Admarc has been dysfunctional—Jumbe

Agricultural Development and Marketing Corporation (Admarc) board chairperson Felix Jumbe says the State produce trader has over the years been dysfunctional, resulting in most farmers being at the mercy of intermediate buyers.

He said this in an interview yesterday following the announcement by Treasury to resuscitate the commercial division of Admarc to participate in the purchasing, processing and exporting of agricultural produce and compete with private sector traders.

People queue to buy maize at Zingwangwa Admarc depot

Minister of Finance, Economic Planning and Development Joseph Mwanamvekha announced this during the presentation of 2019/20 National Budget two weeks ago.

In view of this, Treasury has allocated K1 billion for cotton production and another K1.8 billion for legume production to increase production of cash crops that the commercial arm of Admarc will buy from farmers for value addition and exports.

Jumbe said if Admarc will operate at a high-scale commercial rate, it will be able to deliver high-value products for both local and international markets.

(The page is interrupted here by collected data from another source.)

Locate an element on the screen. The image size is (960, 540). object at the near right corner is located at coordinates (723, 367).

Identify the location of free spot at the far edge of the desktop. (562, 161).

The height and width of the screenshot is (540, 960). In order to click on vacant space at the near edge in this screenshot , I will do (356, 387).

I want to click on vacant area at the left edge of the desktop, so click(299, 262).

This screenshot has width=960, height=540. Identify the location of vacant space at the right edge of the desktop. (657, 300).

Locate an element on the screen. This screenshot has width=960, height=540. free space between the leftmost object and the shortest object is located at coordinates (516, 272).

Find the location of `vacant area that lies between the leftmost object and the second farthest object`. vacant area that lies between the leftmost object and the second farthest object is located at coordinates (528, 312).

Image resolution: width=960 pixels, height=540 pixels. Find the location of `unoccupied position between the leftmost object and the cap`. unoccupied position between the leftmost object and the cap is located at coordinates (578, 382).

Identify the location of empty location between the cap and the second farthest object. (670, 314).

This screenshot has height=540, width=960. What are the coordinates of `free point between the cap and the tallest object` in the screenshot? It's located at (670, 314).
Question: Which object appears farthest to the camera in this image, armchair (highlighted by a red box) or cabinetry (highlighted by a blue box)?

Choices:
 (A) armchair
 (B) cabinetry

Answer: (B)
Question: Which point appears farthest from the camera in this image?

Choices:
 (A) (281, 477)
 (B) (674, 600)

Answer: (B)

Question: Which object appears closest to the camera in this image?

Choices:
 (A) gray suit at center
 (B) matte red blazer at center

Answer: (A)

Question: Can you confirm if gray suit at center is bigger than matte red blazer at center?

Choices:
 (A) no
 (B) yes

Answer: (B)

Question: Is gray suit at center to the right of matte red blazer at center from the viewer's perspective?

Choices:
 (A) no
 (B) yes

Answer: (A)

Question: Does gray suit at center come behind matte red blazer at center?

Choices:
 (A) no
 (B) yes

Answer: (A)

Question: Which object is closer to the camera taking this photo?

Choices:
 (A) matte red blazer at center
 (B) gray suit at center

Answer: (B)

He said: “The resuscitation of Admarc commercial arm will trigger efficient and sustainable production because farmers will be assured of ready markets within their reach.

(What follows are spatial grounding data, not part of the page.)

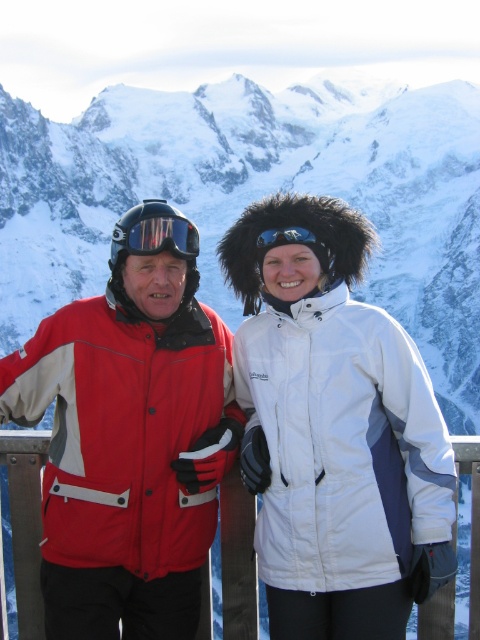 Question: Which object is farther from the camera taking this photo?

Choices:
 (A) matte black goggles at upper left
 (B) matte red jacket at center
 (C) snowy mountain at center
 (D) blue reflective goggles at center

Answer: (C)

Question: Is matte red jacket at center smaller than blue reflective goggles at center?

Choices:
 (A) no
 (B) yes

Answer: (A)

Question: Which object appears closest to the camera in this image?

Choices:
 (A) blue reflective goggles at center
 (B) matte red jacket at center
 (C) snowy mountain at center

Answer: (B)

Question: Which object is positioned farthest from the matte black goggles at upper left?

Choices:
 (A) snowy mountain at center
 (B) blue reflective goggles at center
 (C) matte red jacket at center

Answer: (A)

Question: Can you confirm if snowy mountain at center is bigger than blue reflective goggles at center?

Choices:
 (A) yes
 (B) no

Answer: (A)

Question: Does matte red jacket at center appear over blue reflective goggles at center?

Choices:
 (A) no
 (B) yes

Answer: (A) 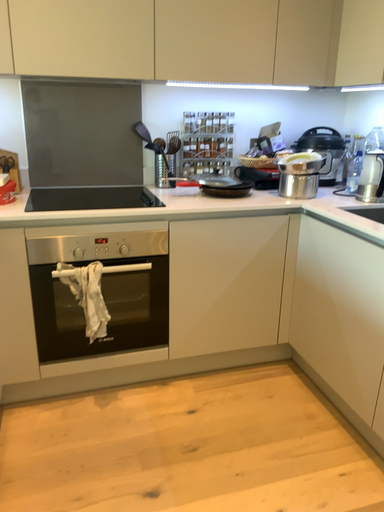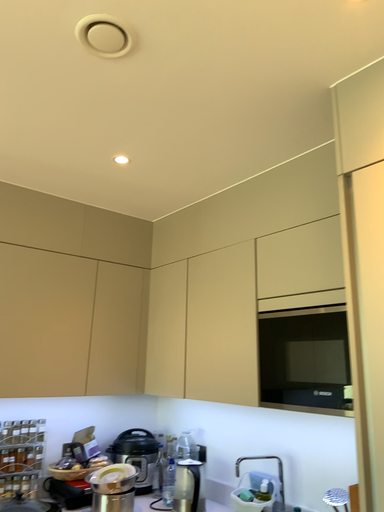 Question: How did the camera likely rotate when shooting the video?

Choices:
 (A) rotated upward
 (B) rotated downward

Answer: (A)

“The first thing that we are doing as Admarc board is the development of the commercial bankable plan that would spell out in detail what needs to be done. The plan will be able to attract both local and international financial institutions such as the African Development Bank to come in to finance the investments, including capitalisation.”

Jumbe said there is need to capitalise the commercial aspect of Admarc through commercial planning and also engaging commercially oriented experts to deliver the commercialisation plan.

He said other traders requiring large volumes may also be able to use Admarc to get aggregated volumes of farm produce.

Jumbe explained that through the commercial arm of Admarc, it will also help to enforce the adaptation of minimum prices set by government, saying most traders dupe farmers by offering prices below the set minimum.

Lilongwe-based agriculture economist Derrick Kapolo, in an interview yesterday, said the development is good, adding that when there is a new entrant on the market, it brings competition which triggers efficiency in the value chains.

“The coming in of government through Admarc will be a game-changer. It is a step in the right direction towards commercialising agriculture.

“This brings the power of existing and reliable markets that motivate farmers to grow more with an understanding that there is ready market,” he said.

Kapolo also proposed the establishment of the Legume Council of Malawi outlined in the National Agriculture Policy to regulate production and marketing of legumes.

Currently, Admarc operates 700 markets and nine major depots nationwide. Out of the markets, 205 are classified as uneconomic.